Listed records:
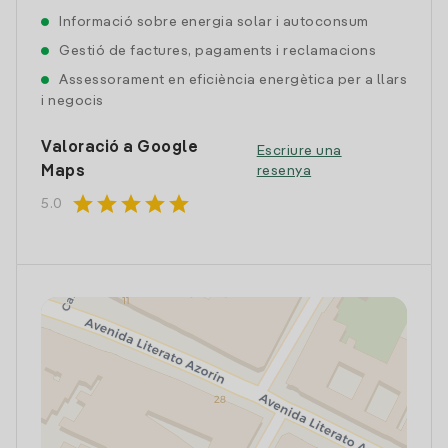
Informació sobre energia solar i autoconsum
Gestió de factures, pagaments i reclamacions
Assessorament en eficiència energètica per a llars
i negocis
Valoració a Google
Escriure una
Maps
resenya
star
star
star
star
star
5.0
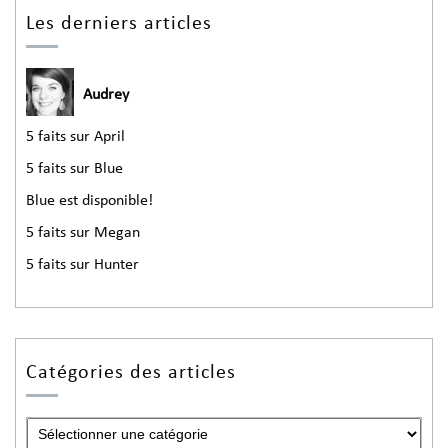
Les derniers articles
Audrey
5 faits sur April
5 faits sur Blue
Blue est disponible!
5 faits sur Megan
5 faits sur Hunter
Catégories des articles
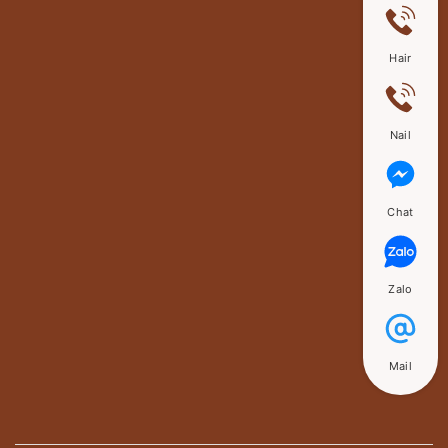
Hair
Nail
Chat
Zalo
Mail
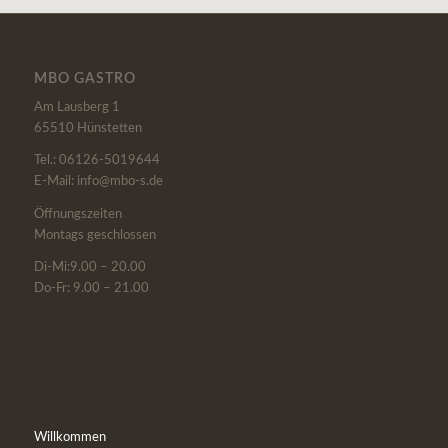
MBO GASTRO
Am Lausberg 1
65510 Hünstetten
Tel.: 06126-5019644
E-Mail: info@mbo-s.de
Öffnungszeiten
Montags geschlossen
Di-Mi:9.00 – 20.00
Do-Fr: 9.00 – 21.00
Willkommen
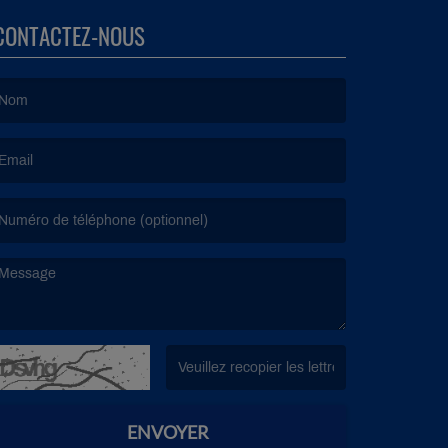
CONTACTEZ-NOUS
e nom est obligatoire. )
’email est obligatoire. )
e message est obligatoire. )
(Captcha invalide. )
ENVOYER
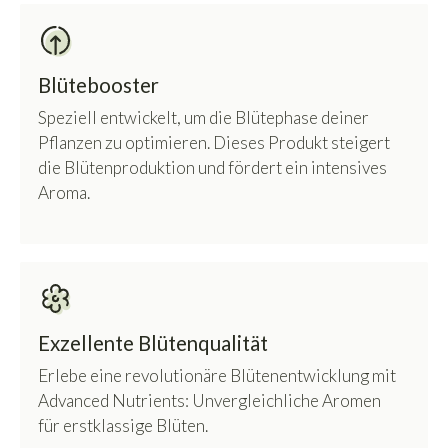
Blütebooster
Speziell entwickelt, um die Blütephase deiner
Pflanzen zu optimieren. Dieses Produkt steigert
die Blütenproduktion und fördert ein intensives
Aroma.
Exzellente Blütenqualität
Erlebe eine revolutionäre Blütenentwicklung mit
Advanced Nutrients: Unvergleichliche Aromen
für erstklassige Blüten.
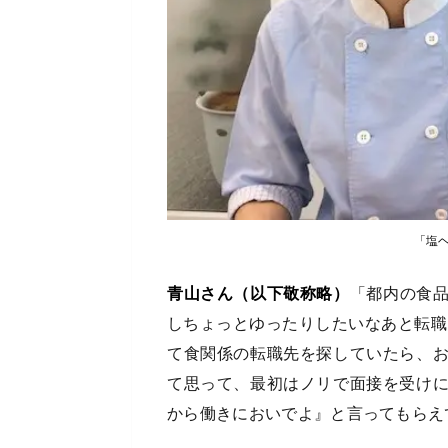
「塩
青山さん（以下敬称略）
「都内の食
しちょっとゆったりしたいなあと転職
て食関係の転職先を探していたら、
て思って、最初はノリで面接を受け
から働きにおいでよ』と言ってもらえ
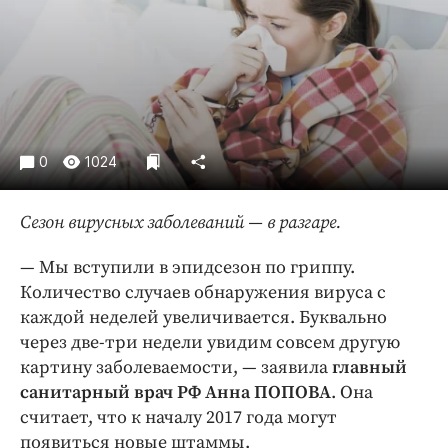
Криминал
Культура
Недвижимость и ЖКХ
Образование
Общество
0
Погода
1024
Праздники
Сезон вирусных заболеваний — в разгаре.
Происшествия
Спорт
— Мы вступили в эпидсезон по гриппу.
Экономика и бизнес
Количество случаев обнаружения вируса с
каждой неделей увеличивается. Буквально
ПРОЕКТЫ
через две-три недели увидим совсем другую
Блоги
картину заболеваемости, — заявила
главный
санитарный врач РФ Анна ПОПОВА
. Она
Издания
считает, что к началу 2017 года могут
Медиаперсона
появиться новые штаммы.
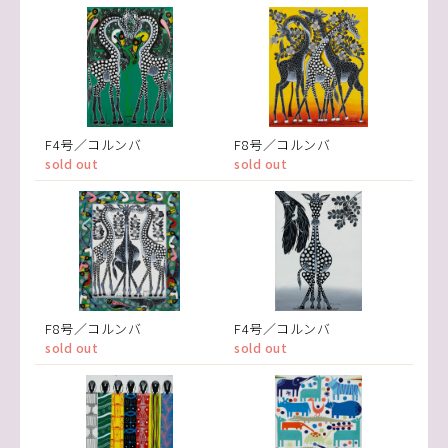
F4号／コルンバ
F8号／コルンバ
sold out
sold out
F8号／コルンバ
F4号／コルンバ
sold out
sold out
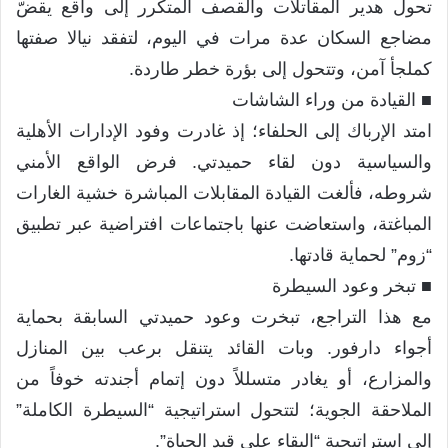
تحول هدير المقاتلات والقصف المتكرر إلى واقع يقضّ
مضاجع السكان عدة مرات في اليوم، لتفقد نيالا صفتها
كملجأ آمن، وتتحول إلى بؤرة خطر طاردة.
​■ القيادة من وراء الشاشات
امتد الإرباك إلى الحلفاء؛ إذ غادرت وفود الإدارات الأهلية
والسياسية دون لقاء حميدتي. فرض الواقع الأمني
شروطه، فألغت القيادة المقابلات المباشرة خشية الغارات
المباغتة، واستعاضت عنها باجتماعات افتراضية عبر تطبيق
“زوم” لحماية قادتها.
​■ تبخر وعود السيطرة
مع هذا التراجع، تبخرت وعود حميدتي السابقة بحماية
أجواء دارفور. وبات القائد يتنقل برعب بين المنازل
والمزارع، أو يغادر متسللاً دون إتمام أجندته خوفاً من
الملاحقة الجوية؛ لتتحول استراتيجية “السيطرة الكاملة”
إلى استراتيجية “البقاء على قيد الحياة”.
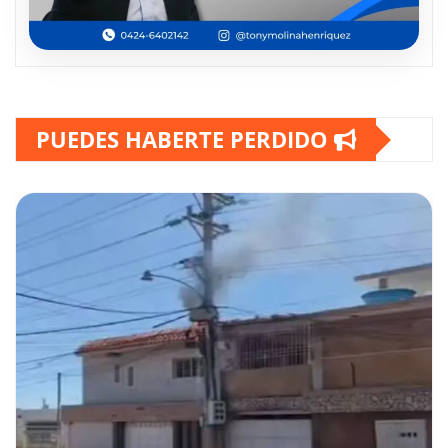
PUEDES HABERTE PERDIDO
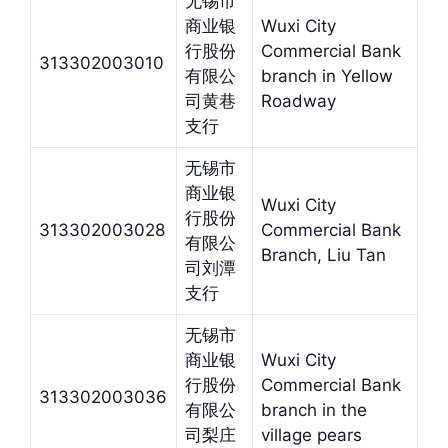
无锡市
商业银
Wuxi City
行股份
Commercial Bank
313302003010
有限公
branch in Yellow
司黄巷
Roadway
支行
无锡市
商业银
Wuxi City
行股份
313302003028
Commercial Bank
有限公
Branch, Liu Tan
司刘潭
支行
无锡市
商业银
Wuxi City
行股份
Commercial Bank
313302003036
有限公
branch in the
司梨庄
village pears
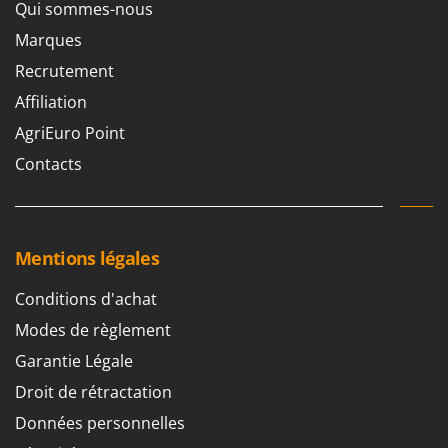
Qui sommes-nous
Marques
Recrutement
Affiliation
AgriEuro Point
Contacts
Mentions légales
Conditions d'achat
Modes de règlement
Garantie Légale
Droit de rétractation
Données personnelles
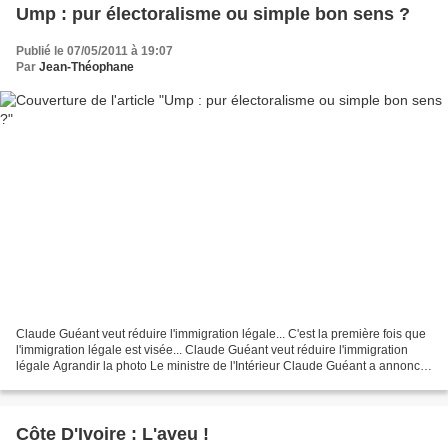
Ump : pur électoralisme ou simple bon sens ?
Publié le 07/05/2011 à 19:07
Par
Jean-Théophane
Claude Guéant veut réduire l'immigration légale... C'est la première fois que
l'immigration légale est visée... Claude Guéant veut réduire l'immigration
légale Agrandir la photo Le ministre de l'Intérieur Claude Guéant a annoncé
qu'il entendait réduire...
Côte D'Ivoire : L'aveu !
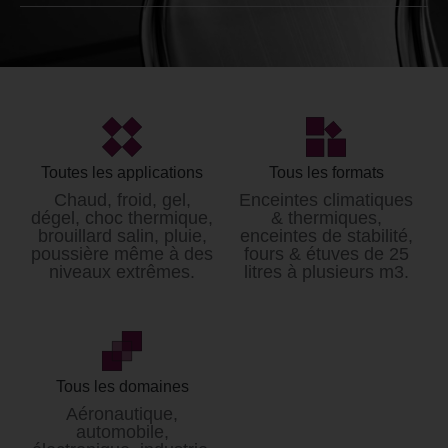
Générateur climatique
Loyer* / mois
à partir de 4000€ HT
*Données non contractuelles et modifiables sans
préavis.
Toutes les applications
Tous les formats
Tarifs hors prestation de livraison et mise en service.
Chaud, froid, gel,
Enceintes climatiques
dégel, choc thermique,
& thermiques,
brouillard salin, pluie,
enceintes de stabilité,
poussière même à des
fours & étuves de 25
niveaux extrêmes.
litres à plusieurs m3.
Tous les domaines
Aéronautique,
automobile,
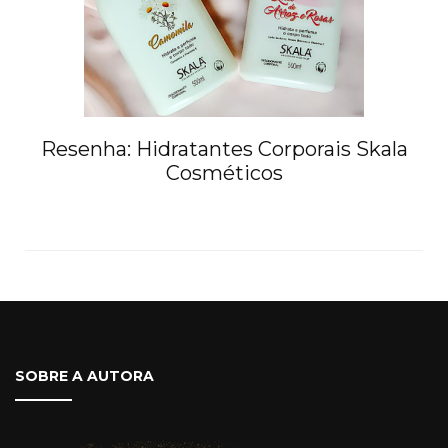
Resenha: Hidratantes Corporais Skala
Cosméticos
SOBRE A AUTORA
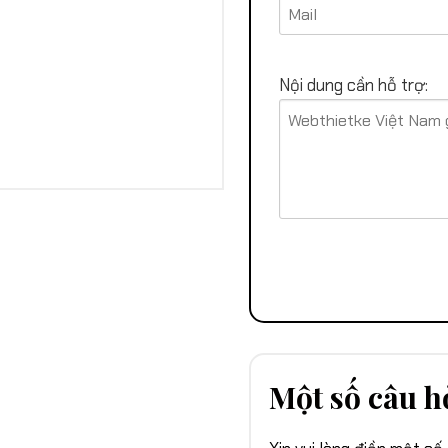
Nội dung cần hỗ trợ:
Một số câu h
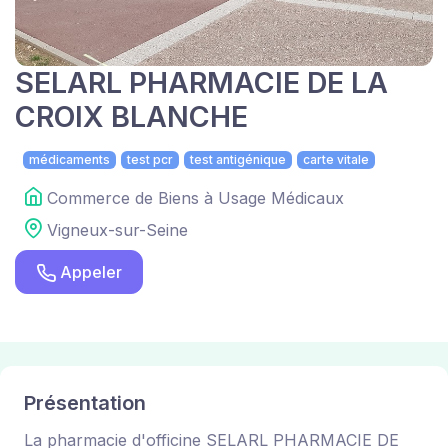
SELARL PHARMACIE DE LA
CROIX BLANCHE
médicaments
test pcr
test antigénique
carte vitale
Commerce de Biens à Usage Médicaux
Vigneux-sur-Seine
Appeler
Présentation
La pharmacie d'officine SELARL PHARMACIE DE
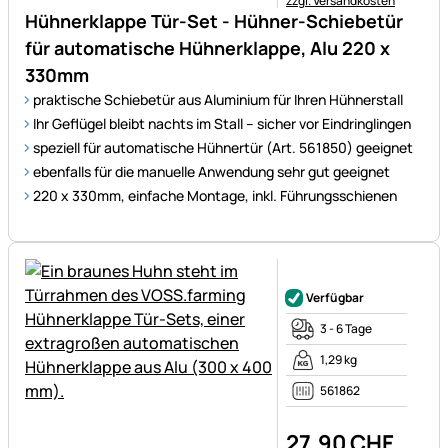
zzgl. Versandkosten
Hühnerklappe Tür-Set - Hühner-Schiebetür
für automatische Hühnerklappe, Alu 220 x
330mm
praktische Schiebetür aus Aluminium für Ihren Hühnerstall
Ihr Geflügel bleibt nachts im Stall – sicher vor Eindringlingen
speziell für automatische Hühnertür (Art. 561850) geeignet
ebenfalls für die manuelle Anwendung sehr gut geeignet
220 x 330mm, einfache Montage, inkl. Führungsschienen
Noch keine Bewertungen ab
Verfügbar
3 - 6 Tage
1,29 kg
561862
27
,
90
CHF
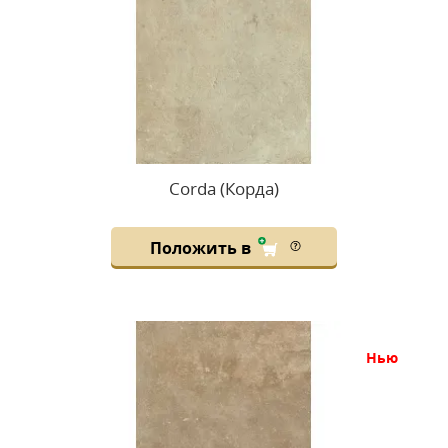
Corda (Корда)
Положить в
нью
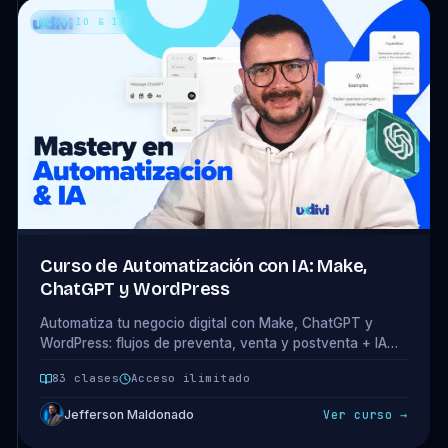
NEGOCIO & IA
Curso de Automatización con IA: Make,
ChatGPT y WordPress
Automatiza tu negocio digital con Make, ChatGPT y
WordPress: flujos de preventa, venta y postventa + IA
para contenido y análisis. 16 módulos · 83 clases.
83 clases
Acceso ilimitado
Jefferson Maldonado
Ver curso →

Exercise instructions: Copy out each line of the data in which the word "SELARL" appears.

Result of this task:
SELARL PHARMACIE DE LA
La pharmacie d'officine SELARL PHARMACIE DE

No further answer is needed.